En las regiones más evolucionadas cada vez son más las actuaciones en pos de la integración y la igualdad de las personas, con alguna diversidad funcional, dentro del ámbito de la sociedad. Se busca su inclusión con distintos mecanismos y herramientas, generadas por la necesidad que todas estas situaciones conllevan.

Pero no se puede decir lo mismo de todos los países.

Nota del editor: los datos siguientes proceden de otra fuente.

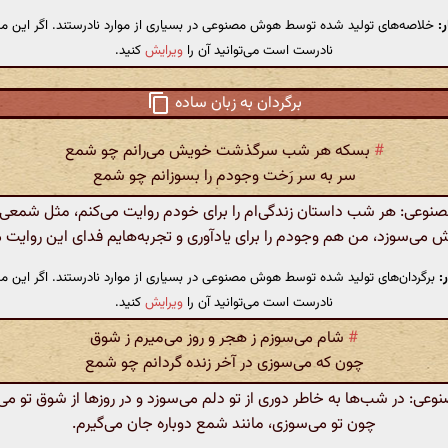
:
خلاصه‌های تولید شده توسط هوش مصنوعی در بسیاری از موارد نادرستند. اگر این مت
نادرست است می‌توانید آن را
ویرایش
کنید.
برگردان به زبان ساده
#
بسکه هر شب سرگذشت خویش می‌رانم چو شمع
سر به سر رَخت وجودم را بسوزانم چو شمع
وعی: هر شب داستان زندگی‌ام را برای خودم روایت می‌کنم، مثل شمعی ک
ش می‌سوزد، من هم وجودم را برای یادآوری و تجربه‌هایم فدای این روایت م
:
برگردان‌های تولید شده توسط هوش مصنوعی در بسیاری از موارد نادرستند. اگر این مت
نادرست است می‌توانید آن را
ویرایش
کنید.
#
شام می‌سوزم ز هجر و روز می‌میرم ز شوق
چون که می‌سوزی در آخر زنده گردانم چو شمع
ی: در شب‌ها به خاطر دوری از تو دلم می‌سوزد و در روزها از شوق تو می‌م
چون تو می‌سوزی، مانند شمع دوباره جان می‌گیرم.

En este momento se manifiestan distintos escenarios de guerras, revoluciones y conflictos armados en general. Conflictos que generan dificultades a toda la población y como siempre ocurre, aún más, a las personas con menor capacidad para encarar estas situaciones extremas, como son los mayores, las mujeres y los niños.

Pero ¿y los discapacitados?, ¿qué estará pasando en todas estas zonas con enfrentamientos armados con todas estas personas? Porque lo que es bien cierto es que si existe un colectivo donde estas situaciones pueden generar mayor dramatismo es en el caso de las personas discapacitadas.

Situémonos, por ejemplo, en Oriente Próximo, o en África Central o, sin ir más lejos en el Este de Europa, en todos estos países existen enfrentamientos armados producidos por distintos motivos políticos, étnicos o religiosos. Hay que pensar las necesidades que puede presentar este segmento de la población que si, habitualmente, enfrenta serios problemas de subsistencia diaria, qué es lo que será en estos momentos de guerra y de caos.

Pero parecen invisibles o los hacemos invisibles, con la indiferencia y el desdén con el que la sociedad en general pasa de puntillas sobre este problema sobrecogedor, que supone la atención y la ayuda a todas estas personas que sin medios ni colaboración de ningún tipo afrontan su día a día en todas estas zonas calientes del planeta.

Nada de ello aparece en los telediarios, nadie hace alusión ninguna a este problema ni plantea soluciones para, si no resolverlo, si mitigarlo dentro de lo posible.

Sin ayudas públicas ni privadas, en un estado de sálvese quien pueda, no podemos ni siquiera imaginar lo que estarán sufriendo y soportando atadas a una cama o a una silla de ruedas o con problemas cognitivos, sin ninguna voz que se alce por ellos y que diga “aquí están y necesitan ayuda”.

Lo dicho, que facilidad tiene esta sociedad para hacer invisible todo aquello que le incomoda o no le es fácil de resolver. Esta forma de actuar es lo que causa, en unas zonas más que en otras, la invisibilidad de la discapacidad.